→ **What the task requires**:
Search the material below for "tools" and copy every line where it occurs.

→ **Task inputs**:
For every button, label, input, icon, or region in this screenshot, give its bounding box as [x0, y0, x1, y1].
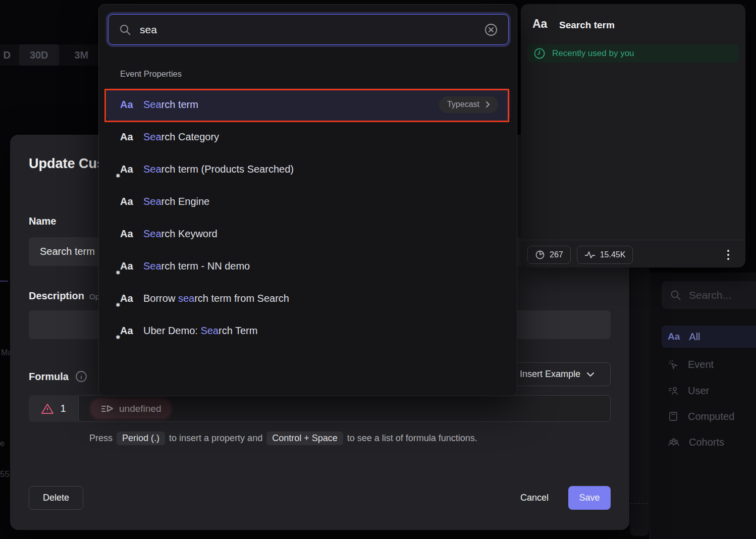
- result-uber-demo-search-term[interactable]: Aa✱ Uber Demo: Search Term: [106, 314, 510, 347]
- aa-type-icon: Aa: [120, 131, 143, 143]
- name-label: Name: [29, 215, 56, 227]
- result-search-term-nn-demo[interactable]: Aa✱ Search term - NN demo: [106, 250, 510, 282]
- search-icon: [119, 23, 132, 36]
- result-label: Search term (Products Searched): [143, 164, 294, 175]
- kbd-period: Period (.): [117, 432, 165, 445]
- distinct-count-pill[interactable]: 267: [527, 246, 571, 264]
- sidebar-filter-cohorts[interactable]: Cohorts: [662, 431, 756, 453]
- sidebar-filter-user[interactable]: User: [662, 380, 756, 402]
- sidebar-filter-event[interactable]: Event: [662, 353, 756, 375]
- aa-custom-type-icon: Aa✱: [120, 164, 143, 175]
- result-label: Search Keyword: [143, 228, 218, 240]
- error-count: 1: [60, 403, 66, 414]
- function-icon: [101, 404, 114, 414]
- delete-button[interactable]: Delete: [29, 486, 83, 510]
- sidebar-filter-label: Event: [688, 359, 714, 370]
- sidebar-search[interactable]: [662, 281, 756, 309]
- sidebar-filter-label: Computed: [688, 411, 734, 422]
- time-range-segments: D 30D 3M: [0, 44, 99, 66]
- formula-label: Formula: [29, 371, 69, 383]
- result-search-keyword[interactable]: Aa Search Keyword: [106, 218, 510, 250]
- pulse-icon: [584, 251, 596, 259]
- aa-custom-type-icon: Aa✱: [120, 325, 143, 337]
- typecast-badge[interactable]: Typecast: [439, 96, 498, 113]
- property-search-dropdown: Event Properties Aa Search term Typecast…: [98, 4, 517, 396]
- aa-type-icon: Aa: [120, 228, 143, 240]
- sidebar-filter-all[interactable]: Aa All: [662, 326, 756, 348]
- aa-custom-type-icon: Aa✱: [120, 293, 143, 304]
- volume-pill[interactable]: 15.45K: [577, 246, 633, 264]
- chart-axis-label: e: [0, 439, 5, 448]
- property-stats: 267 15.45K: [527, 246, 633, 264]
- formula-token-undefined[interactable]: undefined: [91, 399, 171, 418]
- aa-type-icon: Aa: [120, 99, 143, 111]
- sidebar-filter-label: Cohorts: [689, 437, 724, 448]
- property-search-box[interactable]: [108, 14, 509, 45]
- info-icon[interactable]: [75, 370, 88, 383]
- result-borrow-search-term[interactable]: Aa✱ Borrow search term from Search: [106, 282, 510, 314]
- property-search-input[interactable]: [140, 24, 484, 36]
- sidebar-search-input[interactable]: [689, 289, 756, 301]
- time-range-3m[interactable]: 3M: [64, 44, 99, 66]
- app-screen: D 30D 3M May e 55 Aa All Event: [0, 0, 756, 539]
- property-filter-sidebar: Aa All Event User: [650, 273, 756, 539]
- time-range-30d[interactable]: 30D: [19, 44, 59, 66]
- aa-type-icon: Aa: [532, 17, 547, 31]
- cancel-button[interactable]: Cancel: [515, 486, 554, 510]
- custom-asterisk-icon: ✱: [116, 270, 120, 276]
- clock-icon: [533, 47, 546, 60]
- property-results-list: Aa Search term Typecast Aa Search Catego…: [106, 88, 510, 347]
- more-options-icon[interactable]: [722, 248, 735, 261]
- formula-input[interactable]: undefined: [78, 395, 611, 422]
- section-header: Event Properties: [120, 69, 182, 79]
- property-detail-title: Search term: [559, 20, 615, 31]
- sidebar-filter-label: User: [688, 385, 709, 397]
- kbd-control-space: Control + Space: [266, 432, 343, 445]
- divider: [521, 240, 745, 240]
- formula-label-row: Formula: [29, 370, 88, 383]
- aa-type-icon: Aa: [120, 196, 143, 207]
- user-icon: [668, 385, 679, 396]
- result-label: Uber Demo: Search Term: [143, 325, 257, 337]
- result-label: Search Engine: [143, 196, 209, 207]
- aa-custom-type-icon: Aa✱: [120, 260, 143, 272]
- clear-search-icon[interactable]: [484, 23, 498, 37]
- chart-line-fragment: [0, 281, 8, 282]
- sidebar-filter-label: All: [689, 331, 700, 343]
- time-range-partial[interactable]: D: [0, 49, 14, 61]
- result-label: Search term - NN demo: [143, 260, 250, 272]
- cohorts-icon: [668, 437, 680, 448]
- calculator-icon: [668, 411, 679, 422]
- pie-chart-icon: [535, 250, 545, 260]
- custom-asterisk-icon: ✱: [116, 334, 120, 341]
- chart-gridline-fragment: [630, 503, 648, 504]
- chevron-right-icon: [485, 101, 490, 108]
- custom-asterisk-icon: ✱: [116, 302, 120, 308]
- warning-icon: [41, 403, 54, 415]
- search-icon: [670, 289, 682, 301]
- result-search-term[interactable]: Aa Search term Typecast: [106, 88, 510, 121]
- sidebar-filter-computed[interactable]: Computed: [662, 405, 756, 427]
- result-label: Borrow search term from Search: [143, 293, 289, 304]
- chevron-down-icon: [586, 372, 595, 377]
- formula-editor-row: 1 undefined: [29, 395, 611, 422]
- chart-axis-label: 55: [0, 469, 10, 479]
- result-search-term-products[interactable]: Aa✱ Search term (Products Searched): [106, 153, 510, 185]
- recently-used-badge: Recently used by you: [527, 44, 739, 63]
- event-cursor-icon: [668, 359, 679, 370]
- custom-asterisk-icon: ✱: [116, 173, 120, 179]
- insert-example-button[interactable]: Insert Example: [504, 362, 611, 386]
- property-detail-card: Aa Search term Recently used by you 267: [521, 4, 745, 267]
- formula-error-badge: 1: [29, 395, 78, 422]
- result-search-engine[interactable]: Aa Search Engine: [106, 185, 510, 218]
- result-label: Search term: [143, 99, 198, 111]
- background-panel-strip: [630, 267, 649, 536]
- aa-type-icon: Aa: [668, 331, 680, 342]
- save-button[interactable]: Save: [568, 486, 611, 510]
- result-label: Search Category: [143, 131, 219, 143]
- formula-hint: Press Period (.) to insert a property an…: [89, 432, 477, 445]
- result-search-category[interactable]: Aa Search Category: [106, 121, 510, 153]
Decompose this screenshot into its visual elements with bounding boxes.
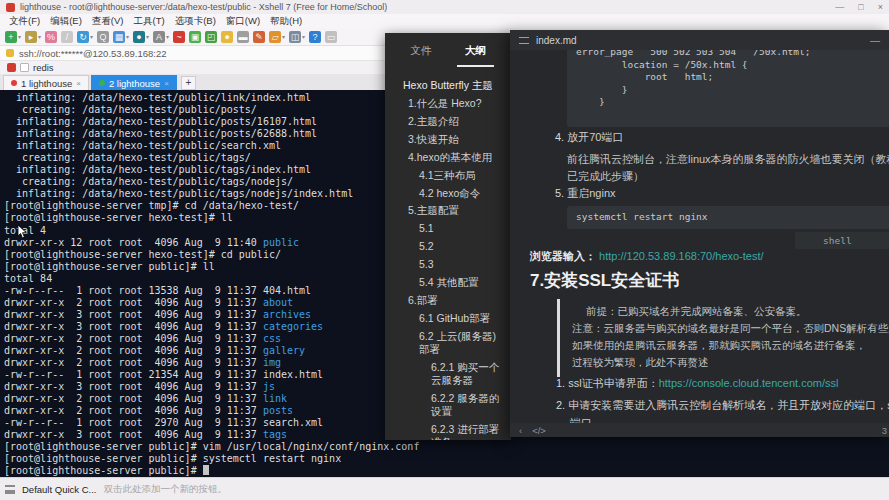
terminal-text: -rw-r--r-- 1 root root 21354 Aug 9 11:37… (4, 369, 323, 380)
markdown-content: error_page 500 502 503 504 /50x.html; lo… (510, 50, 889, 437)
caret-down-icon: ▾ (18, 33, 21, 40)
list-text: 申请安装需要进入腾讯云控制台解析域名，并且开放对应的端口，ssl对应的是 (568, 399, 889, 411)
tools-icon: ▬ (237, 31, 249, 43)
tab-files[interactable]: 文件 (402, 44, 439, 67)
source-code-icon[interactable]: </> (532, 425, 546, 436)
terminal-text: creating: /data/hexo-test/public/tags/ (4, 152, 251, 163)
chat-button[interactable]: ▭ (325, 31, 337, 43)
session-tab[interactable]: 2 lighthouse× (91, 75, 177, 90)
disconnect-icon: / (61, 31, 73, 43)
toc-item[interactable]: 5.3 (385, 256, 511, 274)
window-title: lighthouse - root@lighthouse-server:/dat… (20, 2, 387, 12)
toc-item[interactable]: 1.什么是 Hexo? (385, 94, 511, 112)
browser-input-line: 浏览器输入： http://120.53.89.168:70/hexo-test… (530, 249, 764, 264)
list-number: 2. (556, 399, 568, 411)
session-tab[interactable]: 1 lighthouse× (3, 75, 89, 90)
panel-minimize-button[interactable]: — (870, 35, 880, 46)
toc-item[interactable]: Hexo Butterfly 主题 (385, 76, 511, 94)
open-folder-icon: ▸ (25, 31, 37, 43)
close-tab-icon[interactable]: × (76, 79, 81, 88)
capture-button[interactable]: ▣ (189, 31, 201, 43)
new-session-button[interactable]: +▾ (5, 31, 21, 43)
quick-command-set[interactable]: Default Quick C... (22, 484, 96, 495)
minimize-button[interactable]: — (835, 2, 844, 12)
toc-item[interactable]: 6.2.3 进行部署准备 (385, 420, 511, 440)
folder-orange-button[interactable]: ▱▾ (269, 31, 285, 43)
fullscreen-button[interactable]: ◰ (205, 31, 217, 43)
terminal-line: [root@lighthouse-server public]# (4, 465, 889, 477)
toc-item[interactable]: 6.部署 (385, 292, 511, 310)
toc-item[interactable]: 2.主题介绍 (385, 112, 511, 130)
window-button[interactable]: ◫▾ (289, 31, 305, 43)
toc-item[interactable]: 4.hexo的基本使用 (385, 148, 511, 166)
toc-item[interactable]: 5.主题配置 (385, 202, 511, 220)
code-line: root html; (576, 71, 886, 84)
globe-button[interactable]: ●▾ (133, 31, 149, 43)
font-button[interactable]: A▾ (153, 31, 169, 43)
list-title: 放开70端口 (567, 131, 623, 143)
markdown-panel-header: index.md — (510, 30, 889, 50)
back-icon[interactable]: ‹ (519, 425, 522, 436)
lock-button[interactable]: ● (221, 31, 233, 43)
open-folder-button[interactable]: ▸▾ (25, 31, 41, 43)
toc-item[interactable]: 4.2 hexo命令 (385, 184, 511, 202)
menu-item[interactable]: 帮助(H) (265, 15, 307, 28)
layout-button[interactable]: ▦▾ (113, 31, 129, 43)
transfer-button[interactable]: % (45, 31, 57, 43)
hamburger-icon[interactable] (519, 37, 529, 44)
close-button[interactable]: × (878, 2, 883, 12)
close-tab-icon[interactable]: × (164, 79, 169, 88)
hexo-test-link[interactable]: http://120.53.89.168:70/hexo-test/ (599, 250, 764, 262)
caret-down-icon: ▾ (166, 33, 169, 40)
toc-item[interactable]: 4.1三种布局 (385, 166, 511, 184)
session-label[interactable]: redis (33, 62, 54, 73)
tab-outline[interactable]: 大纲 (457, 44, 494, 67)
quote-line: 注意：云服务器与购买的域名最好是同一个平台，否则DNS解析有些麻烦 (572, 320, 889, 337)
quick-command-hint[interactable]: 双击此处添加一个新的按钮。 (103, 483, 227, 496)
terminal-text: drwxr-xr-x 2 root root 4096 Aug 9 11:37 (4, 405, 263, 416)
terminal-text: total 84 (4, 273, 52, 284)
status-dot-icon (11, 80, 17, 86)
markdown-footer-bar: ‹ </> 3 (510, 423, 889, 437)
tencent-ssl-link[interactable]: https://console.cloud.tencent.com/ssl (659, 377, 839, 389)
terminal-text: drwxr-xr-x 2 root root 4096 Aug 9 11:37 (4, 297, 263, 308)
xagent-button[interactable]: ~ (173, 31, 185, 43)
nginx-code-block: error_page 500 502 503 504 /50x.html; lo… (567, 50, 889, 127)
toc-item[interactable]: 6.2.1 购买一个云服务器 (385, 359, 511, 390)
menu-item[interactable]: 文件(F) (4, 15, 45, 28)
terminal-text: drwxr-xr-x 3 root root 4096 Aug 9 11:37 (4, 381, 263, 392)
tab-label: 2 lighthouse (109, 78, 160, 89)
quote-line: 如果使用的是腾讯云服务器，那就购买腾讯云的域名进行备案， (572, 337, 889, 354)
toc-item[interactable]: 6.2.2 服务器的设置 (385, 389, 511, 420)
menu-item[interactable]: 工具(T) (128, 15, 169, 28)
maximize-button[interactable]: □ (858, 2, 863, 12)
tools-button[interactable]: ▬ (237, 31, 249, 43)
reconnect-button[interactable]: ↻▾ (77, 31, 93, 43)
search-button[interactable]: Q (97, 31, 109, 43)
title-bar: lighthouse - root@lighthouse-server:/dat… (0, 0, 889, 14)
lock-icon (6, 49, 14, 57)
toc-item[interactable]: 5.4 其他配置 (385, 274, 511, 292)
code-language-badge[interactable]: shell (795, 232, 889, 249)
disconnect-button[interactable]: / (61, 31, 73, 43)
menu-item[interactable]: 窗口(W) (221, 15, 265, 28)
toc-item[interactable]: 3.快速开始 (385, 130, 511, 148)
pen-button[interactable]: ✎ (253, 31, 265, 43)
new-tab-button[interactable]: + (181, 76, 196, 90)
toc-item[interactable]: 5.2 (385, 238, 511, 256)
quick-command-icon (5, 485, 15, 494)
menu-item[interactable]: 查看(V) (87, 15, 129, 28)
terminal-text: drwxr-xr-x 2 root root 4096 Aug 9 11:37 (4, 393, 263, 404)
blockquote: 前提：已购买域名并完成网站备案、公安备案。注意：云服务器与购买的域名最好是同一个… (557, 299, 889, 377)
list-number: 5. (555, 187, 564, 199)
menu-item[interactable]: 编辑(E) (45, 15, 87, 28)
terminal-text: [root@lighthouse-server public]# (4, 465, 203, 476)
toc-item[interactable]: 5.1 (385, 220, 511, 238)
menu-item[interactable]: 选项卡(B) (170, 15, 221, 28)
new-session-icon: + (5, 31, 17, 43)
caret-down-icon: ▾ (302, 33, 305, 40)
terminal-text: drwxr-xr-x 2 root root 4096 Aug 9 11:37 (4, 333, 263, 344)
toc-item[interactable]: 6.2 上云(服务器)部署 (385, 328, 511, 359)
help-button[interactable]: ? (309, 31, 321, 43)
toc-item[interactable]: 6.1 GitHub部署 (385, 310, 511, 328)
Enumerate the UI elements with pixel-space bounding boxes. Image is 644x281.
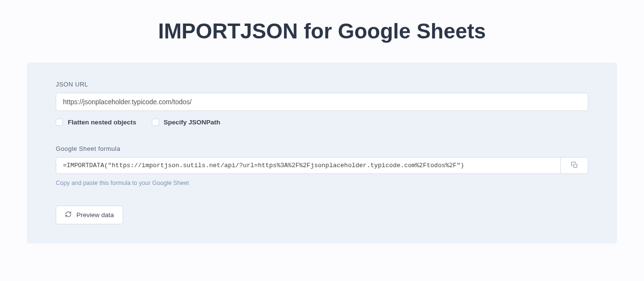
formula-label: Google Sheet formula xyxy=(56,145,588,152)
copy-icon xyxy=(571,161,578,170)
flatten-checkbox-label: Flatten nested objects xyxy=(68,119,136,126)
options-row: Flatten nested objects Specify JSONPath xyxy=(56,119,588,126)
jsonpath-checkbox-wrap[interactable]: Specify JSONPath xyxy=(152,119,221,126)
formula-row xyxy=(56,157,588,174)
page-title: IMPORTJSON for Google Sheets xyxy=(0,0,644,62)
preview-button[interactable]: Preview data xyxy=(56,206,123,224)
refresh-icon xyxy=(65,211,72,219)
jsonpath-checkbox-label: Specify JSONPath xyxy=(164,119,221,126)
flatten-checkbox[interactable] xyxy=(56,119,63,126)
svg-rect-0 xyxy=(573,164,577,167)
json-url-label: JSON URL xyxy=(56,81,588,88)
jsonpath-checkbox[interactable] xyxy=(152,119,159,126)
flatten-checkbox-wrap[interactable]: Flatten nested objects xyxy=(56,119,136,126)
form-card: JSON URL Flatten nested objects Specify … xyxy=(27,62,617,244)
formula-helper-text: Copy and paste this formula to your Goog… xyxy=(56,180,588,186)
json-url-input[interactable] xyxy=(56,93,588,111)
preview-button-label: Preview data xyxy=(76,211,114,219)
copy-button[interactable] xyxy=(560,157,588,174)
formula-input[interactable] xyxy=(56,157,560,174)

→ **Output of the task**:
tools-icon: ▬ (237, 31, 249, 43)
tools-button[interactable]: ▬ (237, 31, 249, 43)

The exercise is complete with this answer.